The EU has "closed the door" on trade talks with the US after the White House hit the continent with tariffs on steel and aluminium, said Brussels' top trade official.
EU trade commissioner Cecilia Malmström said Europe would no longer continue talks over liberalising parts of EU-US trade after negotiations over getting a permanent exemption from steel tariffs failed.
“We are not going to enter into any negotiations,” said Ms Malmström.
The EU has said it will hit back with its own "countermeasures" on €2.8 billion of US products like bourbon and Harley-Davidson motorbikes in response to US president Donald Trump's actions. Ms Malmström said tariffs would be "measured" and "proportionate".
European officials fear the Trump administration could widen its duties to include the continent’s prized car sector. Ms Malmström said the EU was following the debate on automobiles with “anxiety”. Mr Trump has ordered a trade investigation into car imports into the US.
“When they say American first, we say Europe united,” said Ms Malmström. “We are not in a trade war but in a very difficult situation caused by the US.”
Ms Malmstrom has argued that the EU had engaged in negotiations with US trade officials, including offering to further liberalise parts of the market, but these had been rebuffed by the United States.
“We offered dialogue and future negotiations under the condition they took away this threat. They didn’t and here we are,” she said.
Meanwhile, speaking to RTÉ, former taoiseach John Bruton said “we’ve got to be patient and stay united. If the European Union is united, particularly if it has Canada and Mexico united with it, we can exercise very great influence in the United States. On the other hand, if each country of the 28 EU countries were tor try to make its own special deal with American, then none of us would prosper.”
Earlier the other states hit by US steel and aluminium tariffs responded with their own penalty schemes. Mexico, complaining that the tariffs will “distort international trade” threatened to penalise US imports including pork, apples, grapes, cheeses and flat steel.
In Canada, prime minister Justin Trudeau said the tariffs were “totally unacceptable”. Canada announced plans to slap tariffs on 12.8 billion Canadian dollars’ worth of US products, ranging from steel to yoghurt and toilet paper.
The American Chamber of Commerce in Ireland called on the EU to intensify negotiations with the US to avoid a tit-for-tat response.
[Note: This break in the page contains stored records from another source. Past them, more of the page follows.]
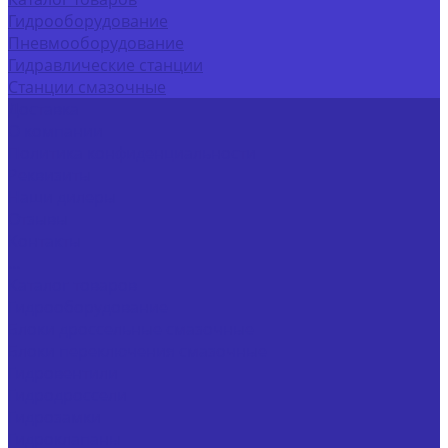
Гидрооборудование
Пневмооборудование
Гидравлические станции
Станции смазочные
Доставка
О компании
Политика конфиденциальности
Реквизиты
Наши дилеры
Отзывы
Контакты
...
Каталог товаров
Гидрооборудование
Блоки дроссельные смазочные
Блоки переключения смазочные
Гидровентили
Гидродроссели
Гидрозамки
Гидроклапаны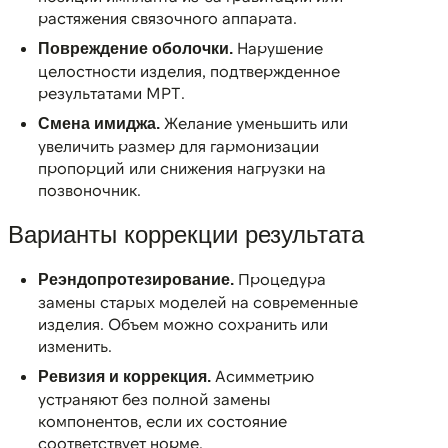
растяжения связочного аппарата.
Нарушение
Повреждение оболочки.
целостности изделия, подтвержденное
результатами МРТ.
Желание уменьшить или
Смена имиджа.
увеличить размер для гармонизации
пропорций или снижения нагрузки на
позвоночник.
Варианты коррекции результата
Процедура
Реэндопротезирование.
замены старых моделей на современные
изделия. Объем можно сохранить или
изменить.
Асимметрию
Ревизия и коррекция.
устраняют без полной замены
компонентов, если их состояние
соответствует норме.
But it refrained from criticising the American measures directly.
“The introduction of tariffs is very serious, and it is very important that the EU seeks a negotiated solution rather than potentially escalating the situation,” said chief executive Mark Redmond.
The statement was in marked contrast to a statement by the Brussels branch of the American Chamber which criticised the US moves and urged the US government to revisit its plans while calling on the EU to take a "balanced approach" in responding to the measures.